January 6 Committee Postpones Hearing, Citing Stormy Weather

The committee had not yet provided a specific agenda for the Wednesday hearing, but Representative Adam Schiff said over the weekend it would ‘tell the story about a key element of Donald Trump’s plot to overturn the election.’

AP/J. Scott Applewhite
Representative Bennie Thompson at the Capitol, June 21, 2022. AP/J. Scott Applewhite

WASHINGTON — The House committee investigating the January 6 attack on the Capitol postponed a hearing scheduled for Wednesday as a hurricane hurtled toward the Florida coast.

The committee had planned to hold what was likely to be its final investigative hearing Wednesday afternoon, but members decided at the last minute to delay it as it became clear that Hurricane Ian was churning on a collision course toward Florida, where it was expected to strengthen into a catastrophic Category 4 storm.

“We’re praying for the safety of all those in the storm’s path,” the committee chairman, Congressman Bennie Thompson, and vice chairwoman, Congresswoman Elizabeth “Liz” Cheney, said in a statement Tuesday afternoon. “The Select Committee’s investigation goes forward and we will soon announce a date for the postponed proceedings.”

The committee had not yet provided a specific agenda for the Wednesday hearing, but Representative Adam Schiff, the California Democrat, said over the weekend it would “tell the story about a key element of Donald Trump’s plot to overturn the election.”

This week’s hearing was intended to close the series of public hearings the nine-member panel embarked on in early June.
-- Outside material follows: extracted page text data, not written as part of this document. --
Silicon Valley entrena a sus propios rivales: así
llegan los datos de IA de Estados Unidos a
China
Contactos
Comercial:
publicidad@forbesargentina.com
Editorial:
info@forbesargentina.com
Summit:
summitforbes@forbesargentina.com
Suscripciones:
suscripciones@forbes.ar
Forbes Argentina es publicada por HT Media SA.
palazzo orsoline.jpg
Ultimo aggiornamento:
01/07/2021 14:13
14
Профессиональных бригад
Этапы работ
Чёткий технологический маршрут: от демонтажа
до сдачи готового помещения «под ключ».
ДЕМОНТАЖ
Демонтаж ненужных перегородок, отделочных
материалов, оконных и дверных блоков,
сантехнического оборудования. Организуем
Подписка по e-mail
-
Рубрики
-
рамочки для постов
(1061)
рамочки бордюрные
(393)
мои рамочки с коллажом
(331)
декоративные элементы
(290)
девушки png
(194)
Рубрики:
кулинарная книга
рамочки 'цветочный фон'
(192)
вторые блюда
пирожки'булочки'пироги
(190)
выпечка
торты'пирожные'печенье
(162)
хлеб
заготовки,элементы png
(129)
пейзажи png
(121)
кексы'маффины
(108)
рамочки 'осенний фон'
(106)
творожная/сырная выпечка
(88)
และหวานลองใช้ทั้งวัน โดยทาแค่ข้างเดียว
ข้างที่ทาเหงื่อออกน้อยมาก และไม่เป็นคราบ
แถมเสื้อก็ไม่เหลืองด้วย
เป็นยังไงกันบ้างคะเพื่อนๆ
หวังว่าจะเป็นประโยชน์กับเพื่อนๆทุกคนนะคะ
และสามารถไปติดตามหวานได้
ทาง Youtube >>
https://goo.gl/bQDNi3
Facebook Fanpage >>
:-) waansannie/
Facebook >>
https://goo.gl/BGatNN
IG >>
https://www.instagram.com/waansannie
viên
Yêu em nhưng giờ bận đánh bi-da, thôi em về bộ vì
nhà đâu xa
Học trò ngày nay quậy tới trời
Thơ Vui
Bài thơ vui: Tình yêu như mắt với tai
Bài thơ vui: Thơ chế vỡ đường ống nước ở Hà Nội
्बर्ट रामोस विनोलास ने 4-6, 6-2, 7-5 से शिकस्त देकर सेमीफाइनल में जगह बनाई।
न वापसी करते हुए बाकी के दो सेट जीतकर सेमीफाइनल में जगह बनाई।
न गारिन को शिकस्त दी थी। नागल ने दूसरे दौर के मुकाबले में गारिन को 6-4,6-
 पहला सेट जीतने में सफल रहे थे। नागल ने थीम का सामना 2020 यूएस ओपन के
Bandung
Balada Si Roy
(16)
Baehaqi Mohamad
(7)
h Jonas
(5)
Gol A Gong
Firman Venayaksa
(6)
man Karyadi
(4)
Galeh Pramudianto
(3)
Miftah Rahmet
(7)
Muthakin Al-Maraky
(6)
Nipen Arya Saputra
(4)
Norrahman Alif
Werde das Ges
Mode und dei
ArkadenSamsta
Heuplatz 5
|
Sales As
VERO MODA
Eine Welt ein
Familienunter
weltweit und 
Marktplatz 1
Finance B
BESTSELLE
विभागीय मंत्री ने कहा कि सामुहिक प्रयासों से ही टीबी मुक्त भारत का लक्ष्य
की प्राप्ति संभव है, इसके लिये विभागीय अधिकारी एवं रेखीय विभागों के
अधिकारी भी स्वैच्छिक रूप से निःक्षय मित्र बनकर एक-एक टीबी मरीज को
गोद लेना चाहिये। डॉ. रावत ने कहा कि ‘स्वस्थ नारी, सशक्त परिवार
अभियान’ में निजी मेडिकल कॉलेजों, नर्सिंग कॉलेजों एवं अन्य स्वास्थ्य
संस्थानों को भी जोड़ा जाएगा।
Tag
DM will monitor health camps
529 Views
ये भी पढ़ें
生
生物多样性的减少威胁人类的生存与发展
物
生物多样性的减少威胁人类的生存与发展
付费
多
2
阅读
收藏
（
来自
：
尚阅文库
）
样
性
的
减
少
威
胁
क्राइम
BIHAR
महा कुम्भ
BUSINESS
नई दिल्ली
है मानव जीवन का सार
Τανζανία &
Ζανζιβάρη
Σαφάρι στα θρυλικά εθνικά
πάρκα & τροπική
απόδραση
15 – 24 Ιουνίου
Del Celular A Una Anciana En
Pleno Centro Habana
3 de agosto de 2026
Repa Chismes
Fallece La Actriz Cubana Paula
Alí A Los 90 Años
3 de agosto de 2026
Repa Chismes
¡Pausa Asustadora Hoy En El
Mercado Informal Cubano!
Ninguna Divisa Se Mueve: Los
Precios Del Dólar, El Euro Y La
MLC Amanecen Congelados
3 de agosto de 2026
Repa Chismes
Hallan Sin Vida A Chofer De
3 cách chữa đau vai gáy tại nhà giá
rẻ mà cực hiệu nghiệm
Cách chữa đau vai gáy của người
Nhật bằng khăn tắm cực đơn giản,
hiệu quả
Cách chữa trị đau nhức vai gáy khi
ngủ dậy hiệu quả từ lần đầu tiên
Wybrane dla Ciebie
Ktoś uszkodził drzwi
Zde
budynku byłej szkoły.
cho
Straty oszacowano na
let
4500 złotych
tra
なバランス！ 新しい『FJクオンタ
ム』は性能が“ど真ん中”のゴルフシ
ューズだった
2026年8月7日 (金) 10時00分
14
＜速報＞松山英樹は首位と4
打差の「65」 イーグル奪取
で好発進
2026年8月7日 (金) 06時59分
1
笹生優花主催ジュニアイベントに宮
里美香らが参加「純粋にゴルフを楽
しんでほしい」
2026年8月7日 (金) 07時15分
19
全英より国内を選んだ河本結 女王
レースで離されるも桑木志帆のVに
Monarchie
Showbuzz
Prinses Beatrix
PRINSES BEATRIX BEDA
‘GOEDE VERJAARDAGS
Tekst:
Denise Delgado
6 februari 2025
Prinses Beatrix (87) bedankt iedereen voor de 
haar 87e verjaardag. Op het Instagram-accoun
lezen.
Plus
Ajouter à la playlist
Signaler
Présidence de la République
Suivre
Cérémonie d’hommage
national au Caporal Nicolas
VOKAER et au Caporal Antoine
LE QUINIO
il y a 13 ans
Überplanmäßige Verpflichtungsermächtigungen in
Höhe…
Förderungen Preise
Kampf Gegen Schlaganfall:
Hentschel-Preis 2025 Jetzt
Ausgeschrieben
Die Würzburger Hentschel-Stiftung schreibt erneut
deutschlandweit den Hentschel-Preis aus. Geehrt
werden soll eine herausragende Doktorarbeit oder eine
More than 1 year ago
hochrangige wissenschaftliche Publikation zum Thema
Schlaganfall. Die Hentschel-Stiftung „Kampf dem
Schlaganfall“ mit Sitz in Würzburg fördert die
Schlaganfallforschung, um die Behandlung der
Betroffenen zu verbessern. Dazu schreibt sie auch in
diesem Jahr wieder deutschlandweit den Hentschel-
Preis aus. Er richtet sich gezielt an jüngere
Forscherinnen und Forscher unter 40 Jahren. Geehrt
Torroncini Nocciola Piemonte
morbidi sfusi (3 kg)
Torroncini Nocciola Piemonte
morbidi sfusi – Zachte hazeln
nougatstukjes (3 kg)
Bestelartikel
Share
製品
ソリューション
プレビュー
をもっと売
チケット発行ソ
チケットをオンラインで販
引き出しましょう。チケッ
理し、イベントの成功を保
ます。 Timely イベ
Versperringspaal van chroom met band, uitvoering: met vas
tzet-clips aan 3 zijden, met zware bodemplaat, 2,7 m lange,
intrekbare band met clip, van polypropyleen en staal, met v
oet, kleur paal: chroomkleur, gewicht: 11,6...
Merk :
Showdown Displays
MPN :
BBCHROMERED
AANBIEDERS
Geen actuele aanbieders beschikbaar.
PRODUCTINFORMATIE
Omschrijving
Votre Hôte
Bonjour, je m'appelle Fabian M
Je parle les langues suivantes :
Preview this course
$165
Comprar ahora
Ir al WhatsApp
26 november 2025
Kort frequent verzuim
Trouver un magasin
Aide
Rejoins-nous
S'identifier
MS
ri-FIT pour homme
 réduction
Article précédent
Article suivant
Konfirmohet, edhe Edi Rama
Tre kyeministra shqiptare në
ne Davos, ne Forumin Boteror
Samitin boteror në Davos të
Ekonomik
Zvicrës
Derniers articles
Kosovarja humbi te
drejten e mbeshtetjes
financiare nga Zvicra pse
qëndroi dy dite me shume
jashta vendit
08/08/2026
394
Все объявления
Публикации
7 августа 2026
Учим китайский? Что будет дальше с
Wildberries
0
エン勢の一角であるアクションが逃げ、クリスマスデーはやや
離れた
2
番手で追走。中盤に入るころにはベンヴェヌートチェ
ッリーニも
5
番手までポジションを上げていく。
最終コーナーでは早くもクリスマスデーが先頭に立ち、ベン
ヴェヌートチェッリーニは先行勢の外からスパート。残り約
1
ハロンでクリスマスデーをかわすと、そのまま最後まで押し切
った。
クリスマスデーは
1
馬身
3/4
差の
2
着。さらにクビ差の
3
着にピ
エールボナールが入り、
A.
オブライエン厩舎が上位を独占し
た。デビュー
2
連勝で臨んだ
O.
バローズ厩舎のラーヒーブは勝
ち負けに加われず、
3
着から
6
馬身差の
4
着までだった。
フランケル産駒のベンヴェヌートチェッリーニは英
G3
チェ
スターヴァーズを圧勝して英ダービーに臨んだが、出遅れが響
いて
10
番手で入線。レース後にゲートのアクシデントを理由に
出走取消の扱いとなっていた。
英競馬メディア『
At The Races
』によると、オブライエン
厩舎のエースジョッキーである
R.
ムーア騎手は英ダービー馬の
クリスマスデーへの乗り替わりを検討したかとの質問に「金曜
Throughout eight hearings, the committee — comprised of seven Democrats and two Republicans — sought to show the American public in great detail how President Trump ignored many of his closest advisers and amplified claims of election fraud after he lost the 2020 election.

Some of the more than 1,000 witnesses interviewed by the panel — a number of them Mr. Trump’s closest allies — recounted in videotaped testimony how the former president declined to act when hundreds of his supporters violently attacked the Capitol as Congress certified Mr. Biden’s victory on January 6, 2021. Yet the committee has said its work isn’t done.

During the August recess, congressional investigators continued to interview witnesses, including several of Mr. Trump’s cabinet members, some of whom had discussed invoking the constitutional process in the 25th Amendment to remove Mr. Trump from office after the riot.

Ms. Cheney had previously said the committee “has far more evidence to share with the American people and more to gather.”

There are also many questions surrounding the effort to overturn the election that remain unanswered as the committee goes into its final three months of work.

Panel members still want to get to the bottom of missing Secret Service texts from January 5 and 6, 2021, which could shed further light on Trump’s actions during the insurrection, particularly after earlier testimony about his confrontation with security as he tried to join supporters at the Capitol. Mr. Thompson said earlier this month that the committee has recently obtained “thousands” of documents from the Secret Service.

Last week, the committee was able to secure an interview with conservative activist Virginia “Ginni” Thomas, who is married to Justice Clarence Thomas. Lawmakers want to know more about her role in trying to help Mr. Trump overturn the election. She contacted lawmakers in Arizona and Wisconsin as part of that effort.

And the last, but possibly most consequential decision left on the committee’s plate is how aggressively to pursue testimony from Mr. Trump and Vice President Pence.

The panel will have to wrap up these loose ends by the end of the year, when the select committee expires. If Republicans take the majority in November’s elections, as they are favored to do, they are expected to dissolve the committee in January. 

The panel is planning to issue a final report by the end of December that will include proposed legislative reforms.